So the size of the coin isn't always the smallest or largest part of the image and I'm having trouble specifying this in my code. I know there is a way where I can use the function "ginput" so I can have the user iput/choose the reference point (the coin). Assuming this has to do with my props function (after line 85). This is important to me cause I want to also keep the measurement value (as you'll see in lines 102 and 103) so I can use that to measure other pieces of the image (which I'm still figuring out how to do). Open to suggestions for anyway to measure the ash as well.

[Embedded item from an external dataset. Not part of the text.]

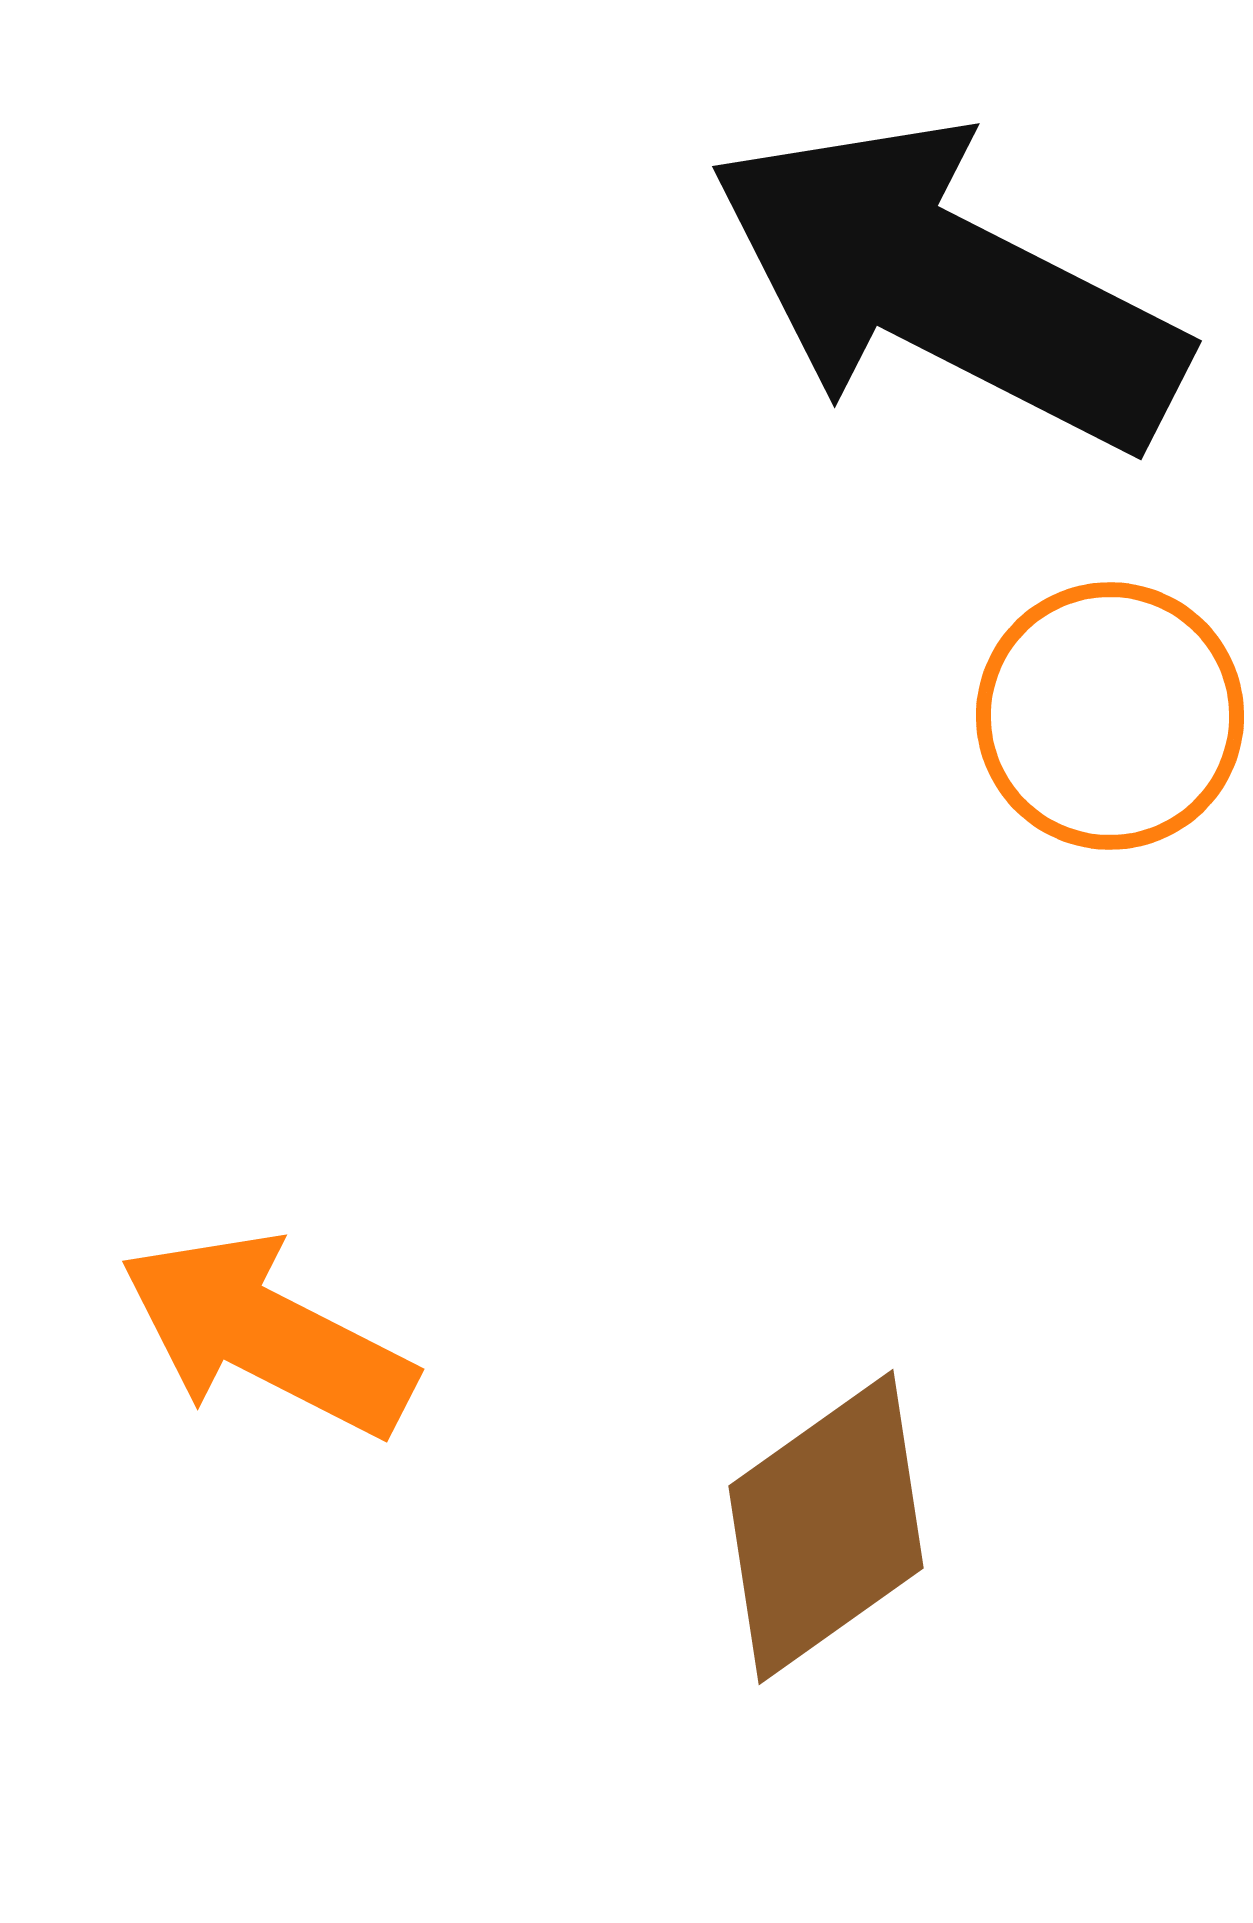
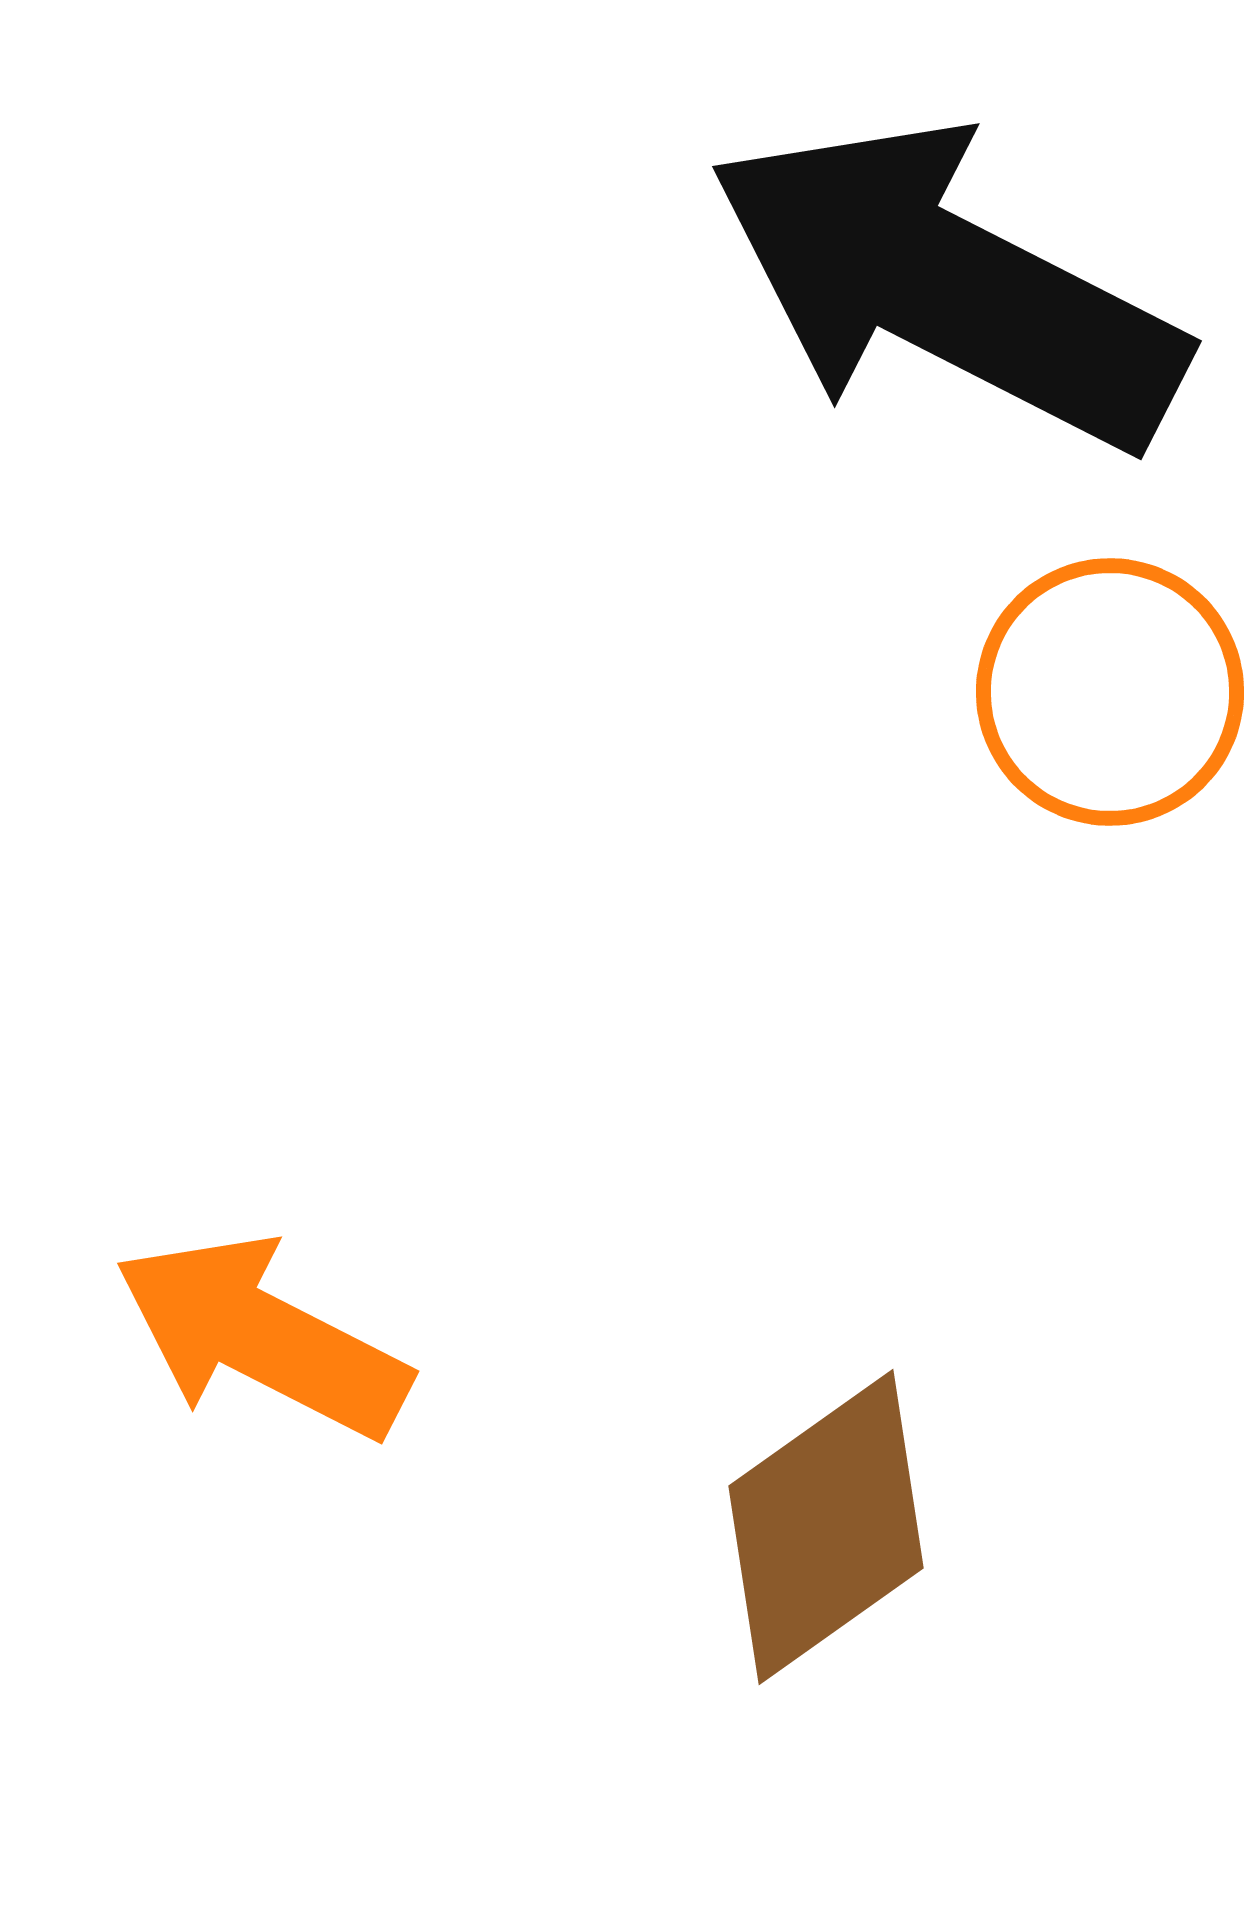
orange circle: moved 24 px up
orange arrow: moved 5 px left, 2 px down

Will post the code below and appreciate help as always. Also the image I'm using is above since I felt this was an easier one to use.
close all;
clear all;
%% Read in Image
RGB = imread('20210717_Tamarack_1524.jpg');
% Display Image
figure(1);
clf
imshow(RGB)
%% Convert Truecolor (RGB) Image into Grayscale Image
I = im2gray(RGB);
% Use Median Filter
I = medfilt2(I,[10 10]);
figure(2);
clf
imshow(I)
%% Calculate the Gradient Image and Apply a Threshold
% Use edge and Sobel operator to calculate the threshold value. Then Tune the threshold value and use edge again to obtain a binary mask that contains the segmented cell
[~,threshold] = edge(I,'sobel');
fudgeFactor = 1;
BWs = edge(I,'sobel',threshold * fudgeFactor);
% Display resulting binary gradient mask
figure(3);
clf
imshow(BWs)
%% Dilate the Image.
% Create two perpendicular linear structuring elements by using strel function.
se90 = strel('line',3,90);
se0 = strel('line',3,0);
% Dilate the binary gradient mask using the vertical structuring element followed by the horizontal structuring element. The imdilate function dilates the image.
BWsdil = imdilate(BWs,ones(15,15));
imshow(BWsdil)
% Fill Interior Gaps
% Fill remaining holes using the imfill function
BWdfill = imfill(BWsdil,'holes');
figure(4);
clf
imshow(BWdfill)
%% Remove Connected Objects
% Remove any objects that are connected to the border of the image using
% imclearborder function. We use 4 as connectivity to remove 2D diagonal
% connections
BWnobord = imclearborder(BWdfill,4);
figure(5);
clf
imshow(BWnobord)
%% Smooth the Object
% We create the diamond structuring element using the strel function in
% order to make the object look natual/smooth
seD = strel('diamond',1);
BWfinal = imerode(BWnobord,seD);
BWfinal = imerode(BWfinal,seD);
figure(6);
clf
imshow(BWfinal)
%% Visualize the Segmentation
% Labelloverlay function allows us to display the mask over the original
% image
figure(7);
clf
imshow(labeloverlay(I,BWfinal))
%% bwareafilt function allows us to filter image, retaining (10) or n objects with
% the largest area
bwsizefilt = bwareafilt(BWfinal, 5);
% bwlabel returns the label matrix L that contains labels for the
% objects found in bwsizefilt
L = bwlabel(bwsizefilt);
figure(8);
clf
% Retains plot
hold on
% Creates pseudocolor plot using the values in matrix L
pcolor(L);
set(gca,'ydir','reverse')
% Sets color shading properties
shading flat
% Measure properties of image regions using regionprops
% Calculate centroids and area for connected components in the image.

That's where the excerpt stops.